In recent years, supramolecular nanomedicine formed in situ self-assembly has received extensive attention, and has shown a broad clinic application prospect in tumor selective theranostic [18], [19], [20], [21]. Be attributed to the unique self-assembly process, the in situ generated nanomedicine delicately integrates the advantages of small molecular drugs and conventional nanomedicine, including controllable quality, deep penetration, long-term retention and reduced toxicity [22]. The over-expressed enzymes, glutathione and low pH all provide feasible conditions for in situ self-assembly at tumor site [23], [24], [25], [26]. Especially, enzyme-instructed self-assembly (EISA) has attracted popular research interest in controlling tumor cell fate [27,28]. For example, the extracellular alkaline phosphatase (ALP) triggered dephosphorylation and self-assembly on the cell membrane has been applied to selectively degrade membrane proteins of programmed cell death-ligand 1 (PD-L1) in 4T1 cells [29]. Besides, the extracellular ALP combined the intracellular stimulates could also trigger tandem self-assembly to produce more sophisticated nanomaterials for cancer theranostics [30], [31], [32]. Moreover, it was also revealed that EISA as a multi-step process holds great promise for simultaneously interacting with multiple targets of cancer when combined with current anticancer drug [33,34]. These advances have implied that the in situ EISA system holds great promise for precisely controlling the spatiotemporal distribution of one therapeutic agent with multiple targets to produce sequential anticancer effect.

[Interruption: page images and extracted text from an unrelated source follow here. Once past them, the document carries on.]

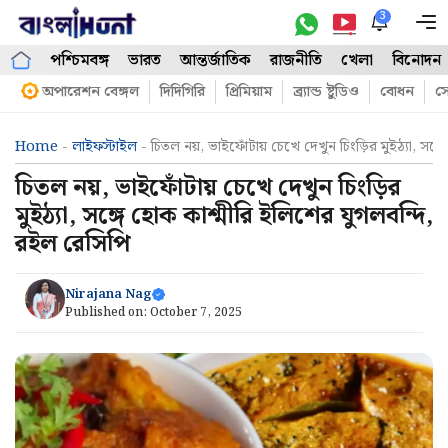
Skip
3
M
to
পশ্চিমবঙ্গ
ভারত
আন্তর্জাতিক
রাজনীতি
খেলা
বিনোদন
content
অপারেশন বেঙ্গল
দিদিগিরি
প্রিমিয়াম
ব্র্যান্ড ষ্টুডিও
বোধন
সো
Home
-
লাইফস্টাইল
-
চিতল নয়, ভাইফোঁটায় চেখে দেখুন চিংড়ির মুইঠ্যা, সঙ্
চিতল নয়, ভাইফোঁটায় চেখে দেখুন চিংড়ির
মুইঠ্যা, সঙ্গে হোক কাশ্মীরি ইলিশের যুগলবন্দি,
রইল রেসিপি
Nirajana Nag
Published on:
October 7, 2025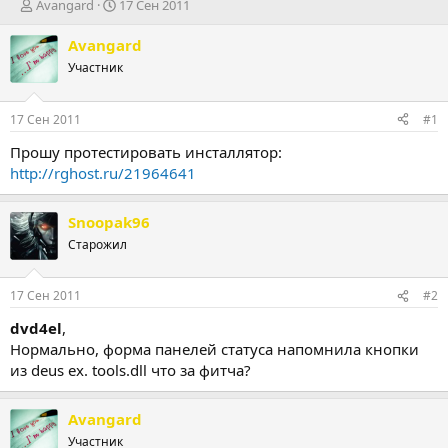
А
Д
Avangard
17 Сен 2011
в
а
т
т
Avangard
о
а
Участник
р
н
т
а
е
ч
17 Сен 2011
#1
м
а
ы
л
Прошу протестировать инсталлятор:
а
http://rghost.ru/21964641
Snoopak96
Старожил
17 Сен 2011
#2
dvd4el
,
Нормально, форма панелей статуса напомнила кнопки
из deus ex. tools.dll что за фитча?
Avangard
Участник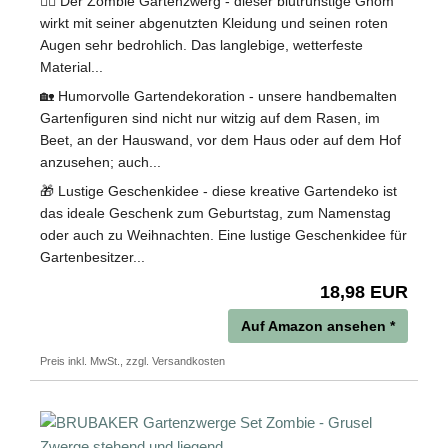
🧟‍♂️ Der Zombie Gartenzwerg - dieser blutrünstige Gnom
wirkt mit seiner abgenutzten Kleidung und seinen roten
Augen sehr bedrohlich. Das langlebige, wetterfeste
Material...
🏡 Humorvolle Gartendekoration - unsere handbemalten
Gartenfiguren sind nicht nur witzig auf dem Rasen, im
Beet, an der Hauswand, vor dem Haus oder auf dem Hof
anzusehen; auch...
🎁 Lustige Geschenkidee - diese kreative Gartendeko ist
das ideale Geschenk zum Geburtstag, zum Namenstag
oder auch zu Weihnachten. Eine lustige Geschenkidee für
Gartenbesitzer...
18,98 EUR
Auf Amazon ansehen *
Preis inkl. MwSt., zzgl. Versandkosten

Lonidamine (LND), a small molecular chemotherapeutic drug, has been confirmed possessing multi-targets in tumor cells, including the MCT4 and the mitochondria [35,36]. Although LND has shown quite good anti-cancer efficacy in some preclinical studies, its application still severely hindered by the poor water solubility, low bioavailability and strong hepatotoxicity [37]. To this end, numbers of delivery systems have been fabricated to enhance its therapeutic activity, mainly focused on improving its impaired effect against mitochondria [38], [39], [40], [41], [42], [43]. However, the sequential-dual inhibition effect of LND against different targets has never been explored at present. Inspired by the above background, an enzyme-instructed in situ self-assembly system was constructed to induce acidosis apoptosis for selective cancer therapy. LND, used as a capping group, was conjugated on a D-conformational phosphorylated peptide. Under the catalysis of the high expressed extracellular ALP, the resultant hydrophilic molecule of LND-GDFDFDpY could in situ transformed into hydrophobic molecule of LND-GDFDFDY, and further self-assembled into supramolecular nanomedicine on the cell membrane surface (Scheme 1). With the help of the in situ assembly induced retention effect, the target inhibition of LND against MCT4 could be hopefully realized to block the lactate efflux. After be internalized by the cell, the nanomedicine would further destroy the mitochondrion and TCA cycle, therefore abolish the lactate consumption via disrupting the conversion balance of lactate and pyruvate. As a consequence, through the sequential-dual effect mediated by enzyme instructed in situ self-assembly, lactate would be greatly accumulated in the cell and induce tumor acidosis. Meanwhile, the dysfunctional mitochondria would reduce the oxygen consumption rate (OCR), therefore achieving the purpose of alleviating hypoxia and radiosensitization, which together with acidosis induced apoptosis resulted an effective combined chemo-radiotherapy. This study expanded the application of EISA in inducing tumor acidosis apoptosis and combination chemo-radiotherapy, which could offer an enlightening paradigm for drug delivery and cancer selective therapy.